▸ Your instructions
Return every line of the data that contains the string "Décontamination".

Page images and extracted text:
+ + + + +
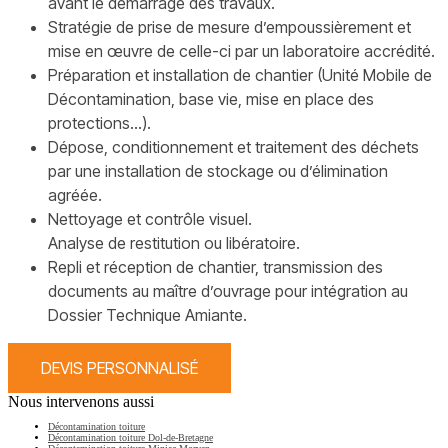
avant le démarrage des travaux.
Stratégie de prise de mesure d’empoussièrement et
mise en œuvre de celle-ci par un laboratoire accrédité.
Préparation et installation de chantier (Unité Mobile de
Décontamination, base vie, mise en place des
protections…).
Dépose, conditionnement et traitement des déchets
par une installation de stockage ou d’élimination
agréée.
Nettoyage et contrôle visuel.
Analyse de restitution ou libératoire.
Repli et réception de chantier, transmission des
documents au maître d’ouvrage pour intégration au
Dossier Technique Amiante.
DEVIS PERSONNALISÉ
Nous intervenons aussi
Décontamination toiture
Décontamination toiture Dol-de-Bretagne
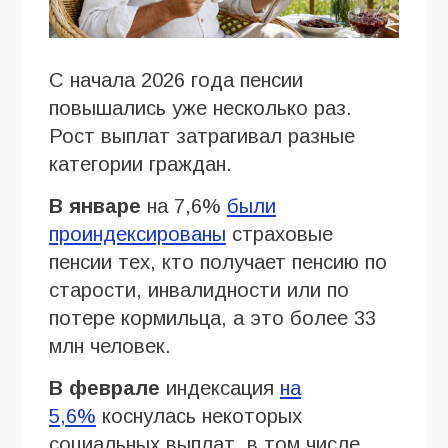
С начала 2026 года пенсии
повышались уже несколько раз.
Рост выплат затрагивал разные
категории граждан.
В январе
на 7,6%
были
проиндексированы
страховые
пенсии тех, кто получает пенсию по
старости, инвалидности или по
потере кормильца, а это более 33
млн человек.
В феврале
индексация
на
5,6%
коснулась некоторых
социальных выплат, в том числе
+ + + + +
▸ Solution
Décontamination, base vie, mise en place des
Décontamination toiture
Décontamination toiture Dol-de-Bretagne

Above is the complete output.